--- Entries provided Enclosed Below ---

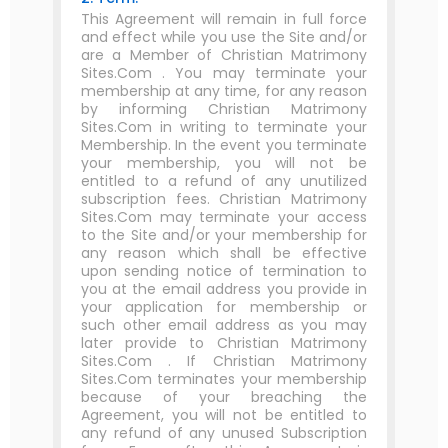
This Agreement will remain in full force
and effect while you use the Site and/or
are a Member of Christian Matrimony
Sites.Com . You may terminate your
membership at any time, for any reason
by informing Christian Matrimony
Sites.Com in writing to terminate your
Membership. In the event you terminate
your membership, you will not be
entitled to a refund of any unutilized
subscription fees. Christian Matrimony
Sites.Com may terminate your access
to the Site and/or your membership for
any reason which shall be effective
upon sending notice of termination to
you at the email address you provide in
your application for membership or
such other email address as you may
later provide to Christian Matrimony
Sites.Com . If Christian Matrimony
Sites.Com terminates your membership
because of your breaching the
Agreement, you will not be entitled to
any refund of any unused Subscription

--- End of Enclosed Entries provided ---

Problem to work on
What is the number of lines in the records that include the word "refund"? Answer with that number only.

Answer for this exercise
2